■ **WHAT THIS TASK INVOLVES**: Beginning with the line that has "Resta aggiornato con noi!", write out each line down to the end of the records below exactly, and include no pictures.

■ **EXCERPTED DATA**:
--- START ---

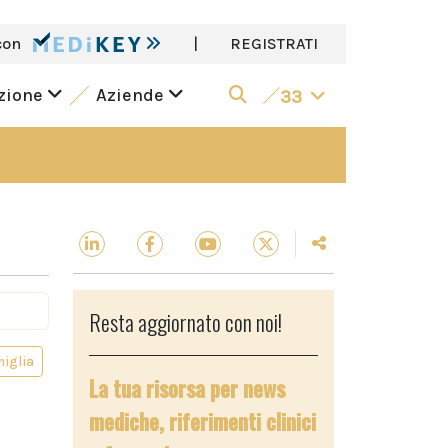
con
|
REGISTRATI
azione
Aziende
33
Resta aggiornato con noi!
miglia
La tua risorsa per news
mediche, riferimenti clinici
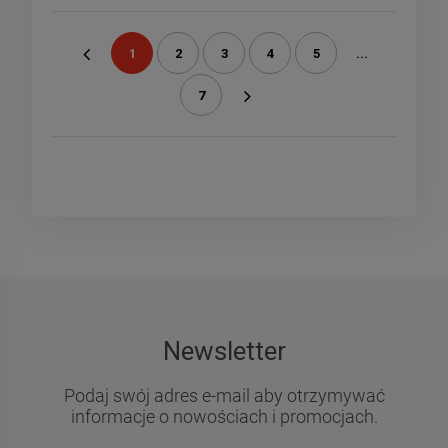
1
2
3
4
5
...
«
7
»
Newsletter
Podaj swój adres e-mail aby otrzymywać
informacje o nowościach i promocjach.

--- END ---

■ **FINAL ANSWER**:
Resta aggiornato con noi!
miglia
La tua risorsa per news
mediche, riferimenti clinici
1
2
3
4
5
...
«
7
»
Newsletter
Podaj swój adres e-mail aby otrzymywać
informacje o nowościach i promocjach.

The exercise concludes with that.